81. Je propose de mettre à jour les Lignes directrices sur la
portée des immunités parlementaires, qui ne couvrent actuellement
que les articles 14 et 15 de l’AGPI:
- ajout d’une partie traitant de l’article 13 de l’AGPI;
- ajout d’une partie destinée à servir de guide pratique
pour les enquêteurs ou les enquêtrices, les procureurꞏes et les
juges lorsqu’ils sont chargés d’une affaire pénale concernant un
membre de l’Assemblée. Cette nouvelle partie devrait définir clairement
la procédure à suivre pour demander la levée de l’immunité (en tenant
compte des enseignements tirés des affaires relatives à MM. Marcin Romanowski
et Armen Gevorgyan).
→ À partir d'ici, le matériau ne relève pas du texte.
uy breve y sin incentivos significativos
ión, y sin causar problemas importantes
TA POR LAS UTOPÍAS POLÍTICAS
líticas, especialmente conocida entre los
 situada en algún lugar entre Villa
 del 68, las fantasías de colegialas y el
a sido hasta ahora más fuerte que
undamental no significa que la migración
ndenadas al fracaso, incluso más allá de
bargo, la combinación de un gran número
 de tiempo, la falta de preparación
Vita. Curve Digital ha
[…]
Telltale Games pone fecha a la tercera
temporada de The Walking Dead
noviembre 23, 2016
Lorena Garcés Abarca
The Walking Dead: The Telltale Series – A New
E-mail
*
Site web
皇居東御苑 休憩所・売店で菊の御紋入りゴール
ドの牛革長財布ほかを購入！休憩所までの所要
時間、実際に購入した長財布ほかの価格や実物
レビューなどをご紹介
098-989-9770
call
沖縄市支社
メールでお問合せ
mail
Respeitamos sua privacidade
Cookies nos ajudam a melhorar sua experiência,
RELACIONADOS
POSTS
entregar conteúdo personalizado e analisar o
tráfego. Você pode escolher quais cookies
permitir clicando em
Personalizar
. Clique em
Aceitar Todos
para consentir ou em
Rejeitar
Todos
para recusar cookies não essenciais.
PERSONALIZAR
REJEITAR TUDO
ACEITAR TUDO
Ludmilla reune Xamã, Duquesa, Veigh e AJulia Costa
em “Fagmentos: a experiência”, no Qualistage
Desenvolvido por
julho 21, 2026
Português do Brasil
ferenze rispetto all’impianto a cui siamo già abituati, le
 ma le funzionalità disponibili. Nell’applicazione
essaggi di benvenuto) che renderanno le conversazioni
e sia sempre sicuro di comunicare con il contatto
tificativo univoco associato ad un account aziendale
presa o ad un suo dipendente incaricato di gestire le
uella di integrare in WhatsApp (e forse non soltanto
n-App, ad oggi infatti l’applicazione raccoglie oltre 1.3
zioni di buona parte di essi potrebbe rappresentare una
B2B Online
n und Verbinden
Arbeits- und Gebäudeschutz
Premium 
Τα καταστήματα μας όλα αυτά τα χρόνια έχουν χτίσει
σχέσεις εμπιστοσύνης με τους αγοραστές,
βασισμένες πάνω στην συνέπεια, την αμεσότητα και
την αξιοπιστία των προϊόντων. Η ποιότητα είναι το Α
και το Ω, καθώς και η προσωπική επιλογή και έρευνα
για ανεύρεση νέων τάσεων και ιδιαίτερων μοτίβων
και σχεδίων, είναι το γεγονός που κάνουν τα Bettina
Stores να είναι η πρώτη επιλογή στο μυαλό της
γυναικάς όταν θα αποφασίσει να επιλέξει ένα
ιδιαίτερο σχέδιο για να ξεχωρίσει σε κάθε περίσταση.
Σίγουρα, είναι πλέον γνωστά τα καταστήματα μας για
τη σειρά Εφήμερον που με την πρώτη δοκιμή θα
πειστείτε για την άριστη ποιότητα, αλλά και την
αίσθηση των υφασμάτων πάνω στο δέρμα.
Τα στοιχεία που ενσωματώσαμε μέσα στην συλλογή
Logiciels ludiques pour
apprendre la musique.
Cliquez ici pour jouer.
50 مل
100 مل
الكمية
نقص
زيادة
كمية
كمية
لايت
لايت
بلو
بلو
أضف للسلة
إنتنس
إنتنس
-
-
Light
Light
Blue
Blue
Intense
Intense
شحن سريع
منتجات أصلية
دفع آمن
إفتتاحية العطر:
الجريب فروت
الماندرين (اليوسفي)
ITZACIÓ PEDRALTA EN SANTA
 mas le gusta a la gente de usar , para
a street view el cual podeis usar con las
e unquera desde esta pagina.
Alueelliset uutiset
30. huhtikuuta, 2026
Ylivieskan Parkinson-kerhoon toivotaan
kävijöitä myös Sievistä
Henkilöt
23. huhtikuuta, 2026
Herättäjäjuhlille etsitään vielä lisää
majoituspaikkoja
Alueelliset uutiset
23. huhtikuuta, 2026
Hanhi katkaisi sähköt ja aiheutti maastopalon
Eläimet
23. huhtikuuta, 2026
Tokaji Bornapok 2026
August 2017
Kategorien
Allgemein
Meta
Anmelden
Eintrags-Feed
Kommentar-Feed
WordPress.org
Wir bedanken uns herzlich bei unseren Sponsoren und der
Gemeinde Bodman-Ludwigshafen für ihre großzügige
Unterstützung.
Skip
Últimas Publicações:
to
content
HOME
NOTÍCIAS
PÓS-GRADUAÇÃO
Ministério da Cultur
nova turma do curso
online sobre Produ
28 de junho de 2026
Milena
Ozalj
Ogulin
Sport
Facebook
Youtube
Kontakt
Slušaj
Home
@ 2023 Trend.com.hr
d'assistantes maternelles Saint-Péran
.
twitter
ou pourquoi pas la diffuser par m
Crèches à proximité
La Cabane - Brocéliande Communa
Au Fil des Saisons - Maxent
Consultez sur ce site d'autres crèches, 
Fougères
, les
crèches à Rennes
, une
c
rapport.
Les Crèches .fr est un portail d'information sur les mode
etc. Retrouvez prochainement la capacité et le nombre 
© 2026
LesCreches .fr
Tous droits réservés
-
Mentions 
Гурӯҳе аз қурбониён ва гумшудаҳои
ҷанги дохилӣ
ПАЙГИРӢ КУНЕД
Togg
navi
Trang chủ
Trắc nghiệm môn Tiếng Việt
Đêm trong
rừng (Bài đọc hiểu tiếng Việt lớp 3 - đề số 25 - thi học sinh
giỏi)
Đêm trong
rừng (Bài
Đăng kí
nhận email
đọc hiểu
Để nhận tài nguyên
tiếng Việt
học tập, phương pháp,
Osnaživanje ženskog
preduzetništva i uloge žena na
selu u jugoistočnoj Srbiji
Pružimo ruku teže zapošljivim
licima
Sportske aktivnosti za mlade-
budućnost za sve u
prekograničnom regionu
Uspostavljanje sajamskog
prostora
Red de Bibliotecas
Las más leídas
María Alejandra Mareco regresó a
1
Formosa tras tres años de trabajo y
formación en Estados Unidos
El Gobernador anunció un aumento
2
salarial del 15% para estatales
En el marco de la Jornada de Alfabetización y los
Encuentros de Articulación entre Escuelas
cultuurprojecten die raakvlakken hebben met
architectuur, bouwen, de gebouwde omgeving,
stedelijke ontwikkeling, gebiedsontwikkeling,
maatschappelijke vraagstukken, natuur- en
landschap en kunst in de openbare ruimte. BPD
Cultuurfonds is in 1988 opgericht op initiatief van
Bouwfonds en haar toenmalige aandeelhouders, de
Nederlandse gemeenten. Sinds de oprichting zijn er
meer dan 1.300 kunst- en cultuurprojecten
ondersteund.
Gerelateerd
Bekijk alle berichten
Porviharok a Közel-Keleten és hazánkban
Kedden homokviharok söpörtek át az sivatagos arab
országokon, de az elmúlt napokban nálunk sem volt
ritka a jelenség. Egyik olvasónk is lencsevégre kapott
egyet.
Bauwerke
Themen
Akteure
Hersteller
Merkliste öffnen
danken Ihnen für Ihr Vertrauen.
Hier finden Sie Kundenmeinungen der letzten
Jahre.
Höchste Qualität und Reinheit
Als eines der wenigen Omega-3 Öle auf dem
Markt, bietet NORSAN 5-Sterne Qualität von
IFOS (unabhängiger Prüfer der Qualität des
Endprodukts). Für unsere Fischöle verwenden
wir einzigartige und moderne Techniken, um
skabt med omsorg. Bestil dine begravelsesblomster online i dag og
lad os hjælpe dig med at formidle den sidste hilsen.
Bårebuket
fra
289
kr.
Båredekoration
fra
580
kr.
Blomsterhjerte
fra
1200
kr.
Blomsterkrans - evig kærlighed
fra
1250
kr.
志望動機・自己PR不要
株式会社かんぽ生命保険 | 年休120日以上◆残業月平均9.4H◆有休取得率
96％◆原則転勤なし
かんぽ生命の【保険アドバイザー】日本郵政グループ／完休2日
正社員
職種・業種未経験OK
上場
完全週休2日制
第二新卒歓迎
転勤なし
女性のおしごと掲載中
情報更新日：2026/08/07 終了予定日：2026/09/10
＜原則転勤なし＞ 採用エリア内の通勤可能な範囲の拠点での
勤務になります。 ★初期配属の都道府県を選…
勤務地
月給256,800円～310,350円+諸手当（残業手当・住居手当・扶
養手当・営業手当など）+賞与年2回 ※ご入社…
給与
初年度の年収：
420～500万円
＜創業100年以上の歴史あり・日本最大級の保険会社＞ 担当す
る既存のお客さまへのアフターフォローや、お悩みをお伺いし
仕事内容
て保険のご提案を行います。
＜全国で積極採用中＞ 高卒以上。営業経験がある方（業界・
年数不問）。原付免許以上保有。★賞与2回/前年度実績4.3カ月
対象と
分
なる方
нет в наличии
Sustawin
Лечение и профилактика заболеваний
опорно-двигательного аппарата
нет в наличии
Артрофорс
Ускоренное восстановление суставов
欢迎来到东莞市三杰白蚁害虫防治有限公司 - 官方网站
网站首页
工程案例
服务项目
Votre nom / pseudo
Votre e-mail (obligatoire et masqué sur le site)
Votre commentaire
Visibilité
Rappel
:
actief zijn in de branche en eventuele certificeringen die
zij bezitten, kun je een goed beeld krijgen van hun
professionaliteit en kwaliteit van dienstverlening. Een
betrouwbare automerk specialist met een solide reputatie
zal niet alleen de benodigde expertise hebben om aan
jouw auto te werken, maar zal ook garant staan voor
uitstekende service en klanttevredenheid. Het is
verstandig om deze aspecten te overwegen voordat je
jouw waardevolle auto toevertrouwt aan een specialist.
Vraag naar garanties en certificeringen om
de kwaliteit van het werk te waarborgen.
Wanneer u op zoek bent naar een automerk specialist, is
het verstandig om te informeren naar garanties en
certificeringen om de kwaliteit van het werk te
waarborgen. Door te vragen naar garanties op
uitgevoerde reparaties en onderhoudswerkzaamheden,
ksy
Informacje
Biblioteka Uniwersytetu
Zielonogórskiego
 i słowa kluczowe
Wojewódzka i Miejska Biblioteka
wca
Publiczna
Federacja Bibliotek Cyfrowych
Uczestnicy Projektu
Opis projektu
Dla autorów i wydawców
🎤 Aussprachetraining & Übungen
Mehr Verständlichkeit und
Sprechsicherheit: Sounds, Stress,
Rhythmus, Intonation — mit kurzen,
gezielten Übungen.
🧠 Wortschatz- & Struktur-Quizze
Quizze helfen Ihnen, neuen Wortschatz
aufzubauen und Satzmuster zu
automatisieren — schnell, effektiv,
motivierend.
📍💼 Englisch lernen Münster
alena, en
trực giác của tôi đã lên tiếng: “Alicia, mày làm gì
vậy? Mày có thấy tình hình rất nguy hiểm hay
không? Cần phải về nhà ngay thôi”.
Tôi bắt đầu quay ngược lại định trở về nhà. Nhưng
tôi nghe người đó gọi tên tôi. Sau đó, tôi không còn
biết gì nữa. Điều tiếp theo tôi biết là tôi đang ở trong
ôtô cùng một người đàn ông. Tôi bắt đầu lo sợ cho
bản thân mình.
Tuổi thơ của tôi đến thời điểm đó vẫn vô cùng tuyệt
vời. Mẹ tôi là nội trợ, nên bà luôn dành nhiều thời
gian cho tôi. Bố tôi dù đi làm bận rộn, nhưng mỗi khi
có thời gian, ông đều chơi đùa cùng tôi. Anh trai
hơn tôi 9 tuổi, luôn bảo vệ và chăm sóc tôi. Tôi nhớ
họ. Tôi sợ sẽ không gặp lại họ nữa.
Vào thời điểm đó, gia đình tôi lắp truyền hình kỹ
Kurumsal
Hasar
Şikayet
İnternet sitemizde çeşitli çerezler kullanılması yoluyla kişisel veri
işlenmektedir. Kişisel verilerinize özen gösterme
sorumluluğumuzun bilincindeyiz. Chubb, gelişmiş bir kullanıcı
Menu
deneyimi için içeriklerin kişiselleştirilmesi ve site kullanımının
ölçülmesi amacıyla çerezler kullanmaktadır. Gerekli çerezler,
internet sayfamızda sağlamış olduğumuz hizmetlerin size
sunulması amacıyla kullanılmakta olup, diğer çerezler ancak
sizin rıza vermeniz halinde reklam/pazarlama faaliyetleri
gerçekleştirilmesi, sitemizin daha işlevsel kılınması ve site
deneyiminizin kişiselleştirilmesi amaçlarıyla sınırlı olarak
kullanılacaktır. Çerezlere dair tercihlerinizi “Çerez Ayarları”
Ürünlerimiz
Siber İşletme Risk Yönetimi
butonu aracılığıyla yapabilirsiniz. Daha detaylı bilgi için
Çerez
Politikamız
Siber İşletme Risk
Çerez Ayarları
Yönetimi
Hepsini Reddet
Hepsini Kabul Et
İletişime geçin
L’objectif est que ces lignes directrices puissent
servir de modèle aux autorités nationales lorsqu’elles élaborent
leurs propres directives internes sur la marche à suivre dans les
affaires pénales impliquant des membres de l’Assemblée.
4.4 Conséquences d’un manquement d’une
délégation nationale ou d’un État membre aux obligations qui lui
incombent en vertu de l’Accord général sur les privilèges et immunités
82. À l’heure actuelle, le respect
et la mise en œuvre concrète de l’AGPI relèvent en grande partie
de la compétence de la présidence de l’Assemblée, qui traite les
cas individuels qui se présentent conformément à l’article 73.6
du Règlement. La plupart des problèmes ou des problèmes potentiels
peuvent être résolus rapidement par des discussions informelles
ou formelles, qui peuvent nécessiter que la présidence de l’Assemblée
rédige des lettres ou participe à des rencontres, et que les autorités
nationales compétentes prennent des mesures pour éviter que la situation
ne se reproduise. Toutefois, il arrive que certaines difficultés persistent.
83. Il est nécessaire d’étudier les mesures que l’Assemblée pourrait
prendre pour affirmer et défendre clairement les immunités des membres
de l’Assemblée lorsque les immunités prévues par l’AGPI ne sont
pas respectées. Il serait envisageable que la présidence fasse une
déclaration lors d’une partie de session, dans laquelle elle mentionnerait
tout obstacle récemment imposé à la liberté de circulation des membres
de l’Assemblée et demanderait à l’État concerné et à ses autorités
compétentes de prendre les mesures nécessaires pour empêcher que
de tels manquements aux obligations énoncées dans l’AGPI ne se reproduisent.
Je propose un amendement à l’article 73 afin de clarifier cette
possibilité et ainsi d’inciter au respect de l’AGPI, et en particulier
des dispositions relatives à la libre circulation prévues par l’AGPI.